_WORK REQUEST_. Each entry is to be given again word for word; images are dropped.

Records drawn from a dataset
[Start of Attachment]

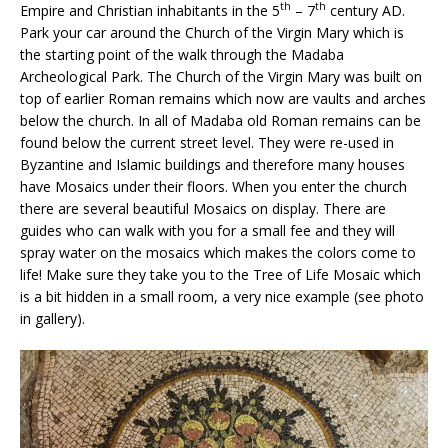
th
th
Empire and Christian inhabitants in the 5
– 7
century AD.
Park your car around the Church of the Virgin Mary which is
the starting point of the walk through the Madaba
Archeological Park. The Church of the Virgin Mary was built on
top of earlier Roman remains which now are vaults and arches
below the church. In all of Madaba old Roman remains can be
found below the current street level. They were re-used in
Byzantine and Islamic buildings and therefore many houses
have Mosaics under their floors. When you enter the church
there are several beautiful Mosaics on display. There are
guides who can walk with you for a small fee and they will
spray water on the mosaics which makes the colors come to
life! Make sure they take you to the Tree of Life Mosaic which
is a bit hidden in a small room, a very nice example (see photo
in gallery).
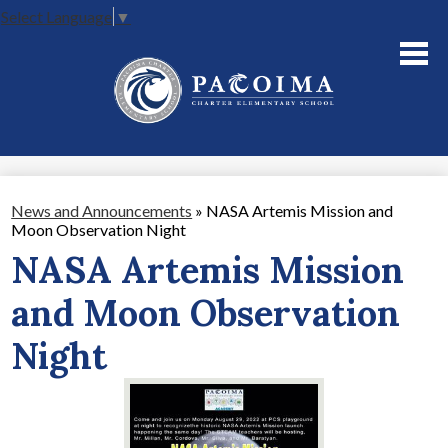
Select Language
▼
Skip
to
main
content
About Us
Academics
Parents
News and Announcements
»
NASA Artemis Mission and
Moon Observation Night
Staff
NASA Artemis Mission
Contact Us
and Moon Observation
Night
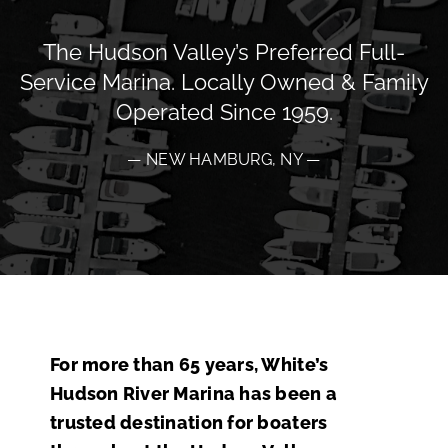
The Hudson Valley’s Preferred Full-
Service Marina. Locally Owned & Family
Operated Since 1959.
— NEW HAMBURG, NY —
For more than 65 years, White’s
Hudson River Marina has been a
trusted destination for boaters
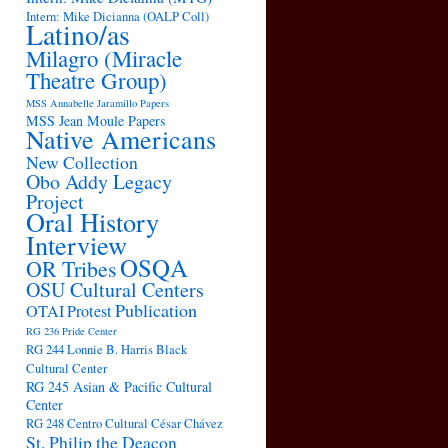
Intern: Mike Dicianna (OALP Coll)
Latino/as
Milagro (Miracle
Theatre Group)
MSS Annabelle Jaramillo Papers
MSS Jean Moule Papers
Native Americans
New Collection
Obo Addy Legacy
Project
Oral History
Interview
OSQA
OR Tribes
OSU Cultural Centers
Publication
OTAI
Protest
RG 236 Pride Center
RG 244 Lonnie B. Harris Black
Cultural Center
RG 245 Asian & Pacific Cultural
Center
RG 248 Centro Cultural César Chávez
St. Philip the Deacon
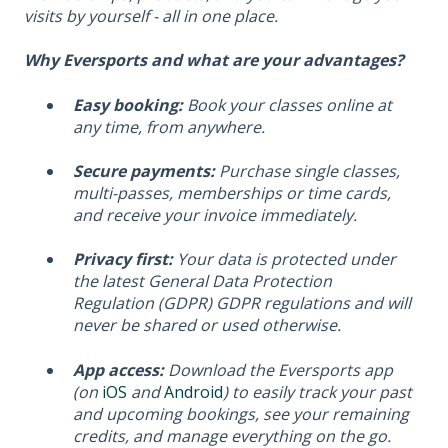
visits by yourself - all in one place.
Why Eversports and what are your advantages?
Easy booking:
Book your classes online at
any time, from anywhere.
Secure payments:
Purchase single classes,
multi-passes, memberships or time cards,
and receive your invoice immediately.
Privacy first:
Your data is protected under
the latest General Data Protection
Regulation (GDPR) GDPR regulations and will
never be shared or used otherwise.
App access:
Download the Eversports app
(on
iOS
and
Android
) to easily track your past
and upcoming bookings, see your remaining
credits, and manage everything on the go.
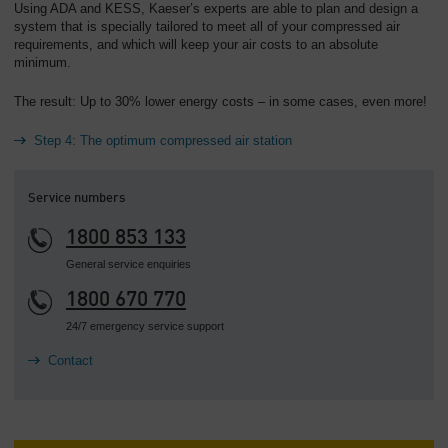
Using ADA and KESS, Kaeser’s experts are able to plan and design a
system that is specially tailored to meet all of your compressed air
requirements, and which will keep your air costs to an absolute
minimum.
The result: Up to 30% lower energy costs – in some cases, even more!
Step 4: The optimum compressed air station
Service numbers
1800 853 133
General service enquiries
1800 670 770
24/7 emergency service support
Contact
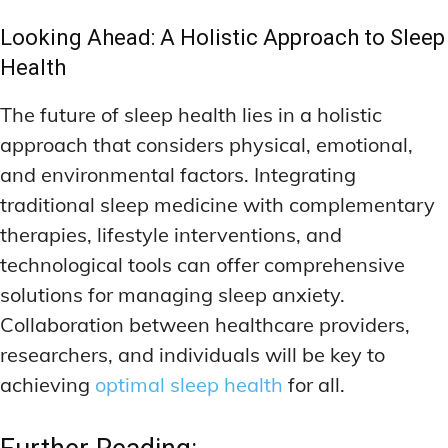
Looking Ahead: A Holistic Approach to Sleep
Health
The future of sleep health lies in a holistic
approach that considers physical, emotional,
and environmental factors. Integrating
traditional sleep medicine with complementary
therapies, lifestyle interventions, and
technological tools can offer comprehensive
solutions for managing sleep anxiety.
Collaboration between healthcare providers,
researchers, and individuals will be key to
achieving
optimal sleep health
for all.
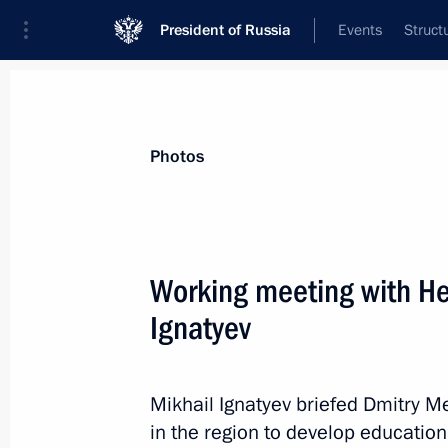
President of Russia
Events
Struct
Materials on selected topic
Photos
Support for business,
257 results
Working meeting with He
Ignatyev
Meeting of the Open Government wo
Mikhail Ignatyev briefed Dmitry
April 10, 2012, 17:00
in the region to develop educatio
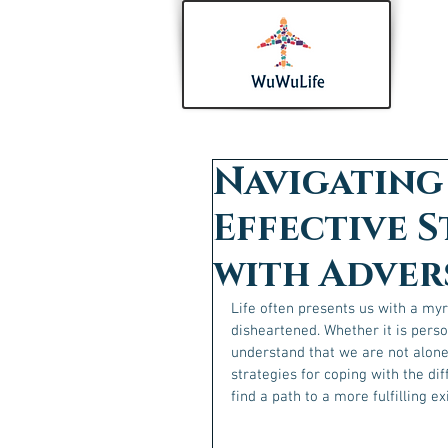
Navigating 
Effective S
with Adver
Life often presents us with a my
disheartened. Whether it is person
understand that we are not alone i
strategies for coping with the dif
find a path to a more fulfilling ex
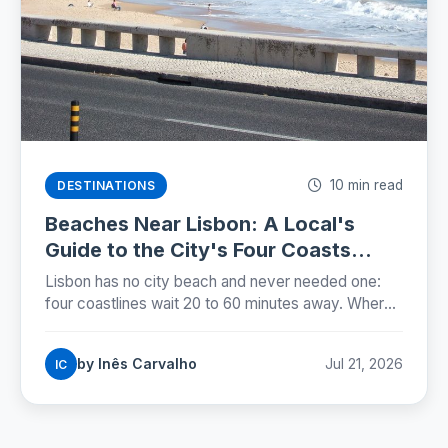
10 min read
DESTINATIONS
Beaches Near Lisbon: A Local's
Guide to the City's Four Coasts
(2026)
Lisbon has no city beach and never needed one:
four coastlines wait 20 to 60 minutes away. Where
locals swim, how to get there, and when the water
is warmest.
by Inês Carvalho
Jul 21, 2026
IC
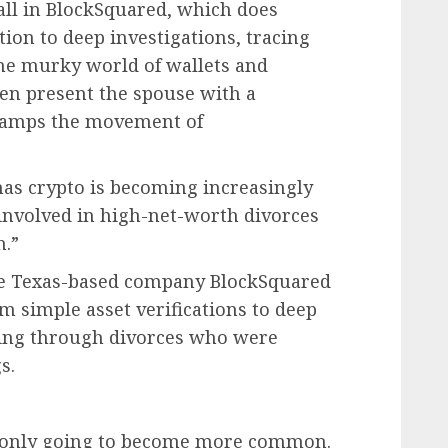
all in BlockSquared, which does
tion to deep investigations, tracing
the murky world of wallets and
hen present the spouse with a
stamps the movement of
as crypto is becoming increasingly
 involved in high-net-worth divorces
h.”
the Texas-based company BlockSquared
om simple asset verifications to deep
oing through divorces who were
s.
is only going to become more common.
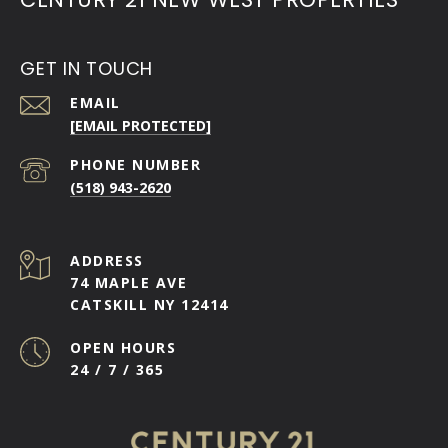
GET IN TOUCH
EMAIL
[EMAIL PROTECTED]
PHONE NUMBER
(518) 943-2620
ADDRESS
74 MAPLE AVE
CATSKILL NY 12414
OPEN HOURS
24 / 7 / 365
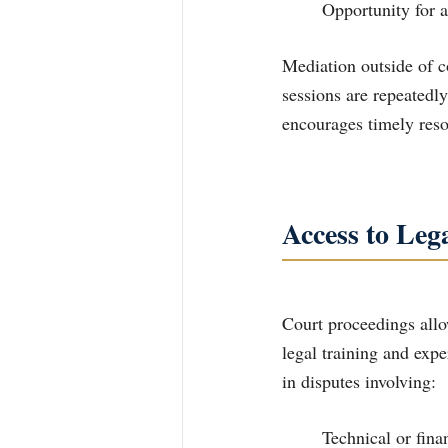
	Opportunity for a
Mediation outside of co
sessions are repeatedl
encourages timely reso
Access to Leg
Court proceedings allo
legal training and expe
in disputes involving:
	Technical or financial matters requiring expert testimony concerning child support 	or 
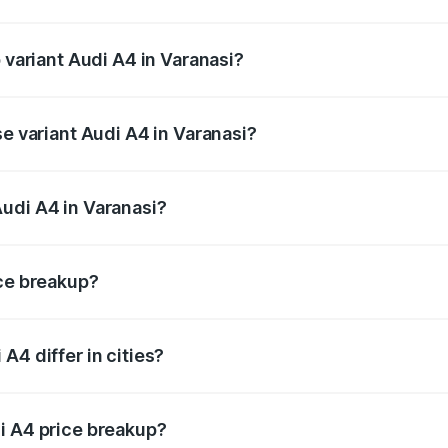
of Audi A4 in Varanasi is ₹2.05 lakhs
 variant Audi A4 in Varanasi?
-road price is ₹63.52 lakhs Lakh in Varanasi.
se variant Audi A4 in Varanasi?
oad price is ₹49.51 lakhs Lakh in Varanasi.
udi A4 in Varanasi?
nt of Audi A4 in Varanasi is ₹46.99 lakhs.
ice breakup?
price, RTO charges, insurance, road tax, handling fees, and
A4 differ in cities?
in state RTO charges, taxes, and insurance costs.
i A4 price breakup?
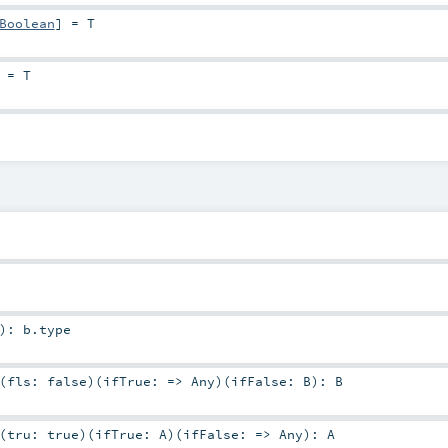
Boolean
]
=
T
=
T
)
:
b
.type
(
fls: false
)
(
ifTrue: =>
Any
)
(
ifFalse:
B
)
:
B
(
tru: true
)
(
ifTrue:
A
)
(
ifFalse: =>
Any
)
:
A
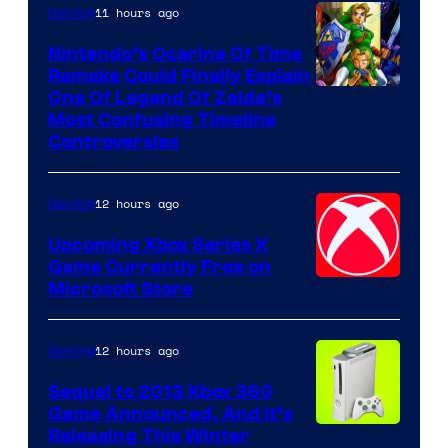
11 hours ago
Gaming
Nintendo’s Ocarina Of Time
Remake Could Finally Explain
One Of Legend Of Zelda’s
Most Confusing Timeline
Controversies
12 hours ago
Gaming
Upcoming Xbox Series X
Game Currently Free on
Microsoft Store
12 hours ago
Gaming
Sequel to 2013 Xbox 360
Game Announced, And It’s
Releasing This Winter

[End of Attachment]

_TASK ANSWER_.
th
th
Empire and Christian inhabitants in the 5
– 7
century AD.
Park your car around the Church of the Virgin Mary which is
the starting point of the walk through the Madaba
Archeological Park. The Church of the Virgin Mary was built on
top of earlier Roman remains which now are vaults and arches
below the church. In all of Madaba old Roman remains can be
found below the current street level. They were re-used in
Byzantine and Islamic buildings and therefore many houses
have Mosaics under their floors. When you enter the church
there are several beautiful Mosaics on display. There are
guides who can walk with you for a small fee and they will
spray water on the mosaics which makes the colors come to
life! Make sure they take you to the Tree of Life Mosaic which
is a bit hidden in a small room, a very nice example (see photo
in gallery).
Select Language
▼
Skip
to
main
content
About Us
Academics
Parents
News and Announcements
»
NASA Artemis Mission and
Moon Observation Night
Staff
NASA Artemis Mission
Contact Us
and Moon Observation
Night
The Hudson Valley’s Preferred Full-
Service Marina. Locally Owned & Family
Operated Since 1959.
— NEW HAMBURG, NY —
For more than 65 years, White’s
Hudson River Marina has been a
trusted destination for boaters
Intern: Mike Dicianna (OALP Coll)
Latino/as
Milagro (Miracle
Theatre Group)
MSS Annabelle Jaramillo Papers
MSS Jean Moule Papers
Native Americans
New Collection
Obo Addy Legacy
Project
Oral History
Interview
OSQA
OR Tribes
OSU Cultural Centers
Publication
OTAI
Protest
RG 236 Pride Center
RG 244 Lonnie B. Harris Black
Cultural Center
RG 245 Asian & Pacific Cultural
Center
RG 248 Centro Cultural César Chávez
St. Philip the Deacon
visits by yourself - all in one place.
Why Eversports and what are your advantages?
Easy booking:
Book your classes online at
any time, from anywhere.
Secure payments:
Purchase single classes,
multi-passes, memberships or time cards,
and receive your invoice immediately.
Privacy first:
Your data is protected under
the latest General Data Protection
Regulation (GDPR) GDPR regulations and will
never be shared or used otherwise.
App access:
Download the Eversports app
(on
iOS
and
Android
) to easily track your past
and upcoming bookings, see your remaining
credits, and manage everything on the go.
Using ADA and KESS, Kaeser’s experts are able to plan and design a
system that is specially tailored to meet all of your compressed air
requirements, and which will keep your air costs to an absolute
minimum.
The result: Up to 30% lower energy costs – in some cases, even more!
Step 4: The optimum compressed air station
Service numbers
1800 853 133
General service enquiries
1800 670 770
24/7 emergency service support
Contact
Looking Ahead: A Holistic Approach to Sleep
Health
The future of sleep health lies in a holistic
approach that considers physical, emotional,
and environmental factors. Integrating
traditional sleep medicine with complementary
therapies, lifestyle interventions, and
technological tools can offer comprehensive
solutions for managing sleep anxiety.
Collaboration between healthcare providers,
researchers, and individuals will be key to
achieving
optimal sleep health
for all.
President of Russia
Events
Struct
Materials on selected topic
Photos
Support for business,
257 results
Working meeting with He
Ignatyev
Meeting of the Open Government wo
Mikhail Ignatyev briefed Dmitry
April 10, 2012, 17:00
in the region to develop educatio
Navigating 
Effective S
with Adver
Life often presents us with a my
disheartened. Whether it is person
understand that we are not alone i
strategies for coping with the dif
find a path to a more fulfilling ex
10 min read
DESTINATIONS
Beaches Near Lisbon: A Local's
Guide to the City's Four Coasts
(2026)
Lisbon has no city beach and never needed one:
four coastlines wait 20 to 60 minutes away. Where
locals swim, how to get there, and when the water
is warmest.
by Inês Carvalho
Jul 21, 2026
IC
all in BlockSquared, which does
tion to deep investigations, tracing
the murky world of wallets and
hen present the spouse with a
stamps the movement of
as crypto is becoming increasingly
 involved in high-net-worth divorces
h.”
the Texas-based company BlockSquared
om simple asset verifications to deep
oing through divorces who were
s.
is only going to become more common.
GET IN TOUCH
EMAIL
[EMAIL PROTECTED]
PHONE NUMBER
(518) 943-2620
ADDRESS
74 MAPLE AVE
CATSKILL NY 12414
OPEN HOURS
24 / 7 / 365
	Opportunity for a
Mediation outside of co
sessions are repeatedl
encourages timely reso
Access to Leg
Court proceedings allo
legal training and expe
in disputes involving:
	Technical or financial matters requiring expert testimony concerning child support 	or 
of Audi A4 in Varanasi is ₹2.05 lakhs
 variant Audi A4 in Varanasi?
-road price is ₹63.52 lakhs Lakh in Varanasi.
se variant Audi A4 in Varanasi?
oad price is ₹49.51 lakhs Lakh in Varanasi.
udi A4 in Varanasi?
nt of Audi A4 in Varanasi is ₹46.99 lakhs.
ice breakup?
price, RTO charges, insurance, road tax, handling fees, and
A4 differ in cities?
in state RTO charges, taxes, and insurance costs.
i A4 price breakup?
Boolean
]
=
T
=
T
)
:
b
.type
(
fls: false
)
(
ifTrue: =>
Any
)
(
ifFalse:
B
)
:
B
(
tru: true
)
(
ifTrue:
A
)
(
ifFalse: =>
Any
)
:
A
11 hours ago
Gaming
Nintendo’s Ocarina Of Time
Remake Could Finally Explain
One Of Legend Of Zelda’s
Most Confusing Timeline
Controversies
12 hours ago
Gaming
Upcoming Xbox Series X
Game Currently Free on
Microsoft Store
12 hours ago
Gaming
Sequel to 2013 Xbox 360
Game Announced, And It’s
Releasing This Winter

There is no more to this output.